Cette expansion soulève toutefois des questions de fond sur l’avenir de la cuisine traditionnelle. Des plats qui exigent du temps, du savoir-faire et des produits de proximité se retrouvent en concurrence avec une offre pensée pour une consommation immédiate. Le résultat est une tension croissante entre rapidité et enracinement, entre mondialisation et identité.

À Minorque, cette réalité se perçoit avec une particulière netteté. L’île, reconnue pour une gastronomie qui marie mer et terre avec des recettes comme la caldereta de langouste, les riz marins ou les plats de saison, subit également l’impact de ces nouvelles tendances. L’offre internationale gagne du terrain, souvent portée par la demande de visiteurs en quête de repères familiers et qui, en raison de leur pouvoir d’achat — il faut aussi le dire — recherchent la restauration rapide ainsi que des plats préparés issus de certaines chaînes de supermarchés. Parallèlement, subsiste un tissu de restauration qui défend le produit local et la cuisine traditionnelle comme élément différenciateur, et qui trouve encore une clientèle fidèle, mais de plus en plus âgée ou disposant d’un pouvoir d’achat plus élevé, car aujourd’hui aller au restaurant devient un luxe.

Le débat ne porte pas tant sur la substitution que sur la coexistence, mais avec des nuances importantes. L’hégémonie de certains formats pourrait finir par déplacer le récit gastronomique propre si les valeurs qui le soutiennent ne sont pas renforcées. La cuisine traditionnelle ne nourrit pas seulement, elle raconte aussi une histoire, une manière de comprendre le territoire et une relation au produit qui va au-delà de la simple consommation.

À ce stade, un regard critique sur nous-mêmes s’impose.
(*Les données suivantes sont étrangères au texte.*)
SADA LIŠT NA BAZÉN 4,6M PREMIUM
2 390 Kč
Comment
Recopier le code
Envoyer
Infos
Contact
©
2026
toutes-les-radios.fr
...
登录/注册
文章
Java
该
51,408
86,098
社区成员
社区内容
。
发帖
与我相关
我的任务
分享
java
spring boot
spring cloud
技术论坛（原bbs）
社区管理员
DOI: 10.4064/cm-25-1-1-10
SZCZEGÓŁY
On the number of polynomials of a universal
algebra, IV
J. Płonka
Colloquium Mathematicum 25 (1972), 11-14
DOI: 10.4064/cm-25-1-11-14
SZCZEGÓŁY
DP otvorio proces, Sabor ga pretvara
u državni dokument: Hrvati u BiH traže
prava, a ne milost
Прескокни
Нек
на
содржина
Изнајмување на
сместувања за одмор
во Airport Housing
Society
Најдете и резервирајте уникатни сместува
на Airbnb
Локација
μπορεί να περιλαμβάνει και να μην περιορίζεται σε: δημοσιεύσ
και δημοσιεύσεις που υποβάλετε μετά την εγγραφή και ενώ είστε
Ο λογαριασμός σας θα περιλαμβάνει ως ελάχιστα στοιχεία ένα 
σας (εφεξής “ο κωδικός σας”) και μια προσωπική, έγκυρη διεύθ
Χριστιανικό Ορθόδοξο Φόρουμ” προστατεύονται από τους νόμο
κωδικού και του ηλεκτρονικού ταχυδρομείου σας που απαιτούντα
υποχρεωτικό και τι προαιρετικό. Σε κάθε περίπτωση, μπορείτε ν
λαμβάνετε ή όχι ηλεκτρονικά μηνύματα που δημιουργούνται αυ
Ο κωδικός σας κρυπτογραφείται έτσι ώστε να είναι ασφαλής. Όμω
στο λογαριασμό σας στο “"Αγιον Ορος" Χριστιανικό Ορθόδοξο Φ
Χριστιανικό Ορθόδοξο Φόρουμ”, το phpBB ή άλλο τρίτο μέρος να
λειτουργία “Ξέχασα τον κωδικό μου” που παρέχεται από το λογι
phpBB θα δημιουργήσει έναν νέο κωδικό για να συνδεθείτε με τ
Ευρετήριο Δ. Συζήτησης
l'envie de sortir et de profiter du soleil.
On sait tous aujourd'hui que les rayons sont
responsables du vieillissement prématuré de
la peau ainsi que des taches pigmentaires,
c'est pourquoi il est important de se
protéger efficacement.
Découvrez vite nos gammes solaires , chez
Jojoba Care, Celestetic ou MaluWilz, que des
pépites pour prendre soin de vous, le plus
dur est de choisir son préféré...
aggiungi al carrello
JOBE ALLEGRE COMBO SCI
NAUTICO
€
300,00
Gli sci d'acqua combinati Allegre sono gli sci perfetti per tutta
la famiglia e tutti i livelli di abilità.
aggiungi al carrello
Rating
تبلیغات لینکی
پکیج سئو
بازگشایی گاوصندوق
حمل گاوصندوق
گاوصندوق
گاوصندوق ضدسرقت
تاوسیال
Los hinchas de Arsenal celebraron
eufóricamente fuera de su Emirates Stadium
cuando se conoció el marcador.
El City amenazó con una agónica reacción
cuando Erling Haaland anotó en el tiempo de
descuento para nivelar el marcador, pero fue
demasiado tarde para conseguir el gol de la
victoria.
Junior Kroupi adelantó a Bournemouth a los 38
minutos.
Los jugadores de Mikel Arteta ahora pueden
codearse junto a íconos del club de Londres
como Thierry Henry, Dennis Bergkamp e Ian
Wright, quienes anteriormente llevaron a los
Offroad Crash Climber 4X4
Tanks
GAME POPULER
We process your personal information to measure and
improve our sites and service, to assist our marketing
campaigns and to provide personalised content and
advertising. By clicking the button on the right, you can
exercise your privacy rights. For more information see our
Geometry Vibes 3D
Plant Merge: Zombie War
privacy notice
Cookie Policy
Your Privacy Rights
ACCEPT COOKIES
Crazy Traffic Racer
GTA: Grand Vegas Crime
À Minorque, il est de plus en plus fréquent de voir des institutions, des entités ou le secteur Horeca lui-même promouvoir des concours pour élire le meilleur burger, la meilleure pizza ou le meilleur sandwich d’auteur. Des initiatives qui génèrent sans aucun doute de l’activité et de la visibilité, mais qui soulèvent aussi une question inconfortable : promouvons-nous ce qui nous rend uniques ou renforçons-nous une offre déjà mondialisée qui finit par engloutir notre cuisine d’origine ?

La question n’est pas anodine. Car tandis que nous célébrons le meilleur burger de l’île, nous organisons rarement des concours avec la même ambition pour valoriser la meilleure caldereta ou le meilleur oliaigua, les meilleurs riz locaux ou les plats les plus représentatifs de notre patrimoine culinaire. Et cela nous place face à un miroir que nous connaissons déjà.

Dans les années 1960, en plein essor touristique, nous avons déjà commis l’erreur de nous adapter aux goûts des visiteurs en leur proposant ce qu’ils connaissaient déjà. Le résultat fut, dans bien des cas, la marginalisation de notre propre cuisine dans les cartes des restaurants. Aujourd’hui, des décennies plus tard, le risque de répéter cette erreur est bien réel, même s’il se présente sous une apparence plus moderne et sophistiquée.

Promouvoir des burgers ou des pizzas n’est pas, en soi, un problème. Le problème apparaît lorsque ces initiatives éclipsent ou remplacent la promotion de notre identité gastronomique. Si nous ne valorisons pas ce qui est à nous, il est peu probable que d’autres le fassent. Pourquoi ne pas organiser des concours mettant en valeur nos cocs (sandwichs) traditionnels, garnis de boulettes, de seiche ou de viande en sauce… ?

Ainsi, plus que de choisir entre le global et le local, la clé réside à nouveau dans l’équilibre. Mais un équilibre conscient, qui n’oublie pas d’où nous venons ni ce que nous voulons être. Minorque a une opportunité claire : celle de mener un modèle gastronomique capable d’intégrer les tendances sans renoncer à ses racines. La question est de savoir si nous saurons en tirer parti ou si, une fois de plus, nous finirons par servir aux autres ce qu’ils ont déjà chez eux.